**WHAT THE EXERCISE ASKS**
When you reach the line containing "Describe the element at coordinates (200, 158)" in the data below, begin returning lines exactly as written, and stop once the line containing "The image size is (1095, 2576)." has been returned.

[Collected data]
※
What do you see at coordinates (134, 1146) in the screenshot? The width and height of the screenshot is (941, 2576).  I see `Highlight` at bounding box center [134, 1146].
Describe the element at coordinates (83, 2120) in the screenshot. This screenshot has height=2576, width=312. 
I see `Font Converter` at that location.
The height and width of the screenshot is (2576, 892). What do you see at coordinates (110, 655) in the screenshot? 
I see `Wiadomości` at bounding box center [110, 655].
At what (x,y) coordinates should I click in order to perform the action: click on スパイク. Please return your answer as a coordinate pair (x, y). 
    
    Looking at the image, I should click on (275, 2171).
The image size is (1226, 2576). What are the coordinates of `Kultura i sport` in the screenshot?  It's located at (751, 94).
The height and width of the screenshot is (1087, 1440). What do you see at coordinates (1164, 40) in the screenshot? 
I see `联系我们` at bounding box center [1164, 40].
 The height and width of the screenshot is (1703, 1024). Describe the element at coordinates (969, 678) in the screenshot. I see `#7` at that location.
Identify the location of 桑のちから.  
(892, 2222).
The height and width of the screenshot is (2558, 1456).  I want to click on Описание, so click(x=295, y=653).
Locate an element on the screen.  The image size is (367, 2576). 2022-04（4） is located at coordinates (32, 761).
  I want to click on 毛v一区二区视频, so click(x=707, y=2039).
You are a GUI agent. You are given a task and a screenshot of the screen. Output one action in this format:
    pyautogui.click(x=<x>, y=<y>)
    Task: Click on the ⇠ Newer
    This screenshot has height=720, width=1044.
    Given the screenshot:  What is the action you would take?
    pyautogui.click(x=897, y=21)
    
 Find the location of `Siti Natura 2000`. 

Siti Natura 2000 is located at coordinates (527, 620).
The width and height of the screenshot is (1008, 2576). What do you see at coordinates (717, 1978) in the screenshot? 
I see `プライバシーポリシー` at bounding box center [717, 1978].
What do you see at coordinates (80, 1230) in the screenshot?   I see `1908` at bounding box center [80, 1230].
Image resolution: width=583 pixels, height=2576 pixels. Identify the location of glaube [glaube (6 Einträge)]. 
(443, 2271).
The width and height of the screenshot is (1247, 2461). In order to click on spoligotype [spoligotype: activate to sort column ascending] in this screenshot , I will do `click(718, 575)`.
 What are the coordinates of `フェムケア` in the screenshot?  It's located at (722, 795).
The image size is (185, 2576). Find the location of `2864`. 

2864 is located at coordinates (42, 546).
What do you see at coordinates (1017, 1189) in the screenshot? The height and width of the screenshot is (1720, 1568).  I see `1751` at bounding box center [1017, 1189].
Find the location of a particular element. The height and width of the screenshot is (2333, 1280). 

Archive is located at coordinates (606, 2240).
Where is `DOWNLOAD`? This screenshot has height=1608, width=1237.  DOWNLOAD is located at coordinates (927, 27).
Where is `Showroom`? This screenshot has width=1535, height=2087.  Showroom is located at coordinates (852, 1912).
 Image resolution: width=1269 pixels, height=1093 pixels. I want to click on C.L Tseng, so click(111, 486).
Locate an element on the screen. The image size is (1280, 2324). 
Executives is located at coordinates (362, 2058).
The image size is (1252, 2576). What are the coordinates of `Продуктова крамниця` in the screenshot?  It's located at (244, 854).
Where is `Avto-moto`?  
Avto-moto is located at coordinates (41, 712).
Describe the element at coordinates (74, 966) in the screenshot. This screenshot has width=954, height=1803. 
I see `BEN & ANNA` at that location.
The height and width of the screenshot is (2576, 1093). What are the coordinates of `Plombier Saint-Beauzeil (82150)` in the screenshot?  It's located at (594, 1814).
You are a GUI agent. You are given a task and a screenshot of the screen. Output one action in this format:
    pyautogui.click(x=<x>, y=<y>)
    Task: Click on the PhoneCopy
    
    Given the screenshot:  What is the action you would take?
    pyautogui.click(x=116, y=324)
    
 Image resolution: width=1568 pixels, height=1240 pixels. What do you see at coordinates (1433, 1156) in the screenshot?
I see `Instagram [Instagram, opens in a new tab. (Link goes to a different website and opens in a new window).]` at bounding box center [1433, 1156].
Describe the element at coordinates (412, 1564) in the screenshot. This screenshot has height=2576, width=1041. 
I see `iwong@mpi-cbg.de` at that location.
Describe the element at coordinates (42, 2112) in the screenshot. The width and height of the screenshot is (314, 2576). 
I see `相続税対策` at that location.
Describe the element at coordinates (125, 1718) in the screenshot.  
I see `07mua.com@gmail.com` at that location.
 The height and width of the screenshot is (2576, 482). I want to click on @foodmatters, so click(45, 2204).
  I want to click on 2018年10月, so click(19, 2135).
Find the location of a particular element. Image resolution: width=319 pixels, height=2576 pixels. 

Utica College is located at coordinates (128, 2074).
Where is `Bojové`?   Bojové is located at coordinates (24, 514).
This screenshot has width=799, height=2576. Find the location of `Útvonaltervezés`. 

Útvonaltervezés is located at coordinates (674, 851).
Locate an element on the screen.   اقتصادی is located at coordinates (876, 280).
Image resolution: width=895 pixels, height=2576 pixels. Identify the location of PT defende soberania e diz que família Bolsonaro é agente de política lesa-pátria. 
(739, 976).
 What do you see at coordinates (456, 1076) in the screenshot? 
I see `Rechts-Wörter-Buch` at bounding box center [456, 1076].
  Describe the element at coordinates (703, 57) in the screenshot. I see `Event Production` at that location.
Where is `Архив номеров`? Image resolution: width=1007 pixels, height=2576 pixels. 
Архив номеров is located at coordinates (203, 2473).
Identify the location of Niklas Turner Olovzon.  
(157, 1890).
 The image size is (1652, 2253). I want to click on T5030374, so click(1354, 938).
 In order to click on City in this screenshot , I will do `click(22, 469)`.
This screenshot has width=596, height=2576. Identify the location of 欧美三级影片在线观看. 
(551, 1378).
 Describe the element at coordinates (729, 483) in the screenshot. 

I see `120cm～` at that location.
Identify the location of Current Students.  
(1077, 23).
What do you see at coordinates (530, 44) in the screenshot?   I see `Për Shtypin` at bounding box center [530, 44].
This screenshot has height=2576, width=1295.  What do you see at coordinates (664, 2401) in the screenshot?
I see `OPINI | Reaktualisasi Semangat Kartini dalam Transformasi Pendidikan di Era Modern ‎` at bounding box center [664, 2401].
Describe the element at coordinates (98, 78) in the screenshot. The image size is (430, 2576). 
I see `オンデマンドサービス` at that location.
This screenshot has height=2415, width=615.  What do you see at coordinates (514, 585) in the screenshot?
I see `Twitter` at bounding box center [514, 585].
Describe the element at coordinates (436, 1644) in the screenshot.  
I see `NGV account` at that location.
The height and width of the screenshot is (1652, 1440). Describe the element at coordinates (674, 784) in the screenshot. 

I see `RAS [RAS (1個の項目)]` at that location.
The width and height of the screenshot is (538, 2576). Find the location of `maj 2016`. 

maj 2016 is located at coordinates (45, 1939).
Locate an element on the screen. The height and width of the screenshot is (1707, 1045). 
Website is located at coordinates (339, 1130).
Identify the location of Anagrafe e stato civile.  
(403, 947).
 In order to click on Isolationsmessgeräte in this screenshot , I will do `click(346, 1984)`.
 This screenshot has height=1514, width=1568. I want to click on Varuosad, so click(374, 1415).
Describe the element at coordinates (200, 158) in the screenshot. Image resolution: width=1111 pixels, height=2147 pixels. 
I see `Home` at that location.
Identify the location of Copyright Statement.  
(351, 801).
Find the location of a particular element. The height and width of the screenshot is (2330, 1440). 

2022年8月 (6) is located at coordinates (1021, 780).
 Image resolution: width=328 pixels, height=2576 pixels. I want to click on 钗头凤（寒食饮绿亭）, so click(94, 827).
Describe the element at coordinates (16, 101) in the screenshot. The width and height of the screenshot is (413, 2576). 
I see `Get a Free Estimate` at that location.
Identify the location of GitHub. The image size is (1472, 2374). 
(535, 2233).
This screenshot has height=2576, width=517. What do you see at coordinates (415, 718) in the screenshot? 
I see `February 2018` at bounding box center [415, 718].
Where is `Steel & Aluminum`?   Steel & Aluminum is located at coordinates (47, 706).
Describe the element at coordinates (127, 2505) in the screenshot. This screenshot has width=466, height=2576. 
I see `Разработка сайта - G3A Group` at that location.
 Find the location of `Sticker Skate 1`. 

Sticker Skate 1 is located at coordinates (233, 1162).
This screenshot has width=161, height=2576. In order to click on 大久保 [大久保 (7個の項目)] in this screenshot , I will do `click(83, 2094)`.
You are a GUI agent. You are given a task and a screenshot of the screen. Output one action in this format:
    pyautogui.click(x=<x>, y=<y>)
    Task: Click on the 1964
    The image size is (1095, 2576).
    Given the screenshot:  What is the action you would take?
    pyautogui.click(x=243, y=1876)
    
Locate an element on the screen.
※
**YOUR SOLUTION**
Describe the element at coordinates (200, 158) in the screenshot. Image resolution: width=1111 pixels, height=2147 pixels. 
I see `Home` at that location.
Identify the location of Copyright Statement.  
(351, 801).
Find the location of a particular element. The height and width of the screenshot is (2330, 1440). 

2022年8月 (6) is located at coordinates (1021, 780).
 Image resolution: width=328 pixels, height=2576 pixels. I want to click on 钗头凤（寒食饮绿亭）, so click(94, 827).
Describe the element at coordinates (16, 101) in the screenshot. The width and height of the screenshot is (413, 2576). 
I see `Get a Free Estimate` at that location.
Identify the location of GitHub. The image size is (1472, 2374). 
(535, 2233).
This screenshot has height=2576, width=517. What do you see at coordinates (415, 718) in the screenshot? 
I see `February 2018` at bounding box center [415, 718].
Where is `Steel & Aluminum`?   Steel & Aluminum is located at coordinates (47, 706).
Describe the element at coordinates (127, 2505) in the screenshot. This screenshot has width=466, height=2576. 
I see `Разработка сайта - G3A Group` at that location.
 Find the location of `Sticker Skate 1`. 

Sticker Skate 1 is located at coordinates (233, 1162).
This screenshot has width=161, height=2576. In order to click on 大久保 [大久保 (7個の項目)] in this screenshot , I will do `click(83, 2094)`.
You are a GUI agent. You are given a task and a screenshot of the screen. Output one action in this format:
    pyautogui.click(x=<x>, y=<y>)
    Task: Click on the 1964
    The image size is (1095, 2576).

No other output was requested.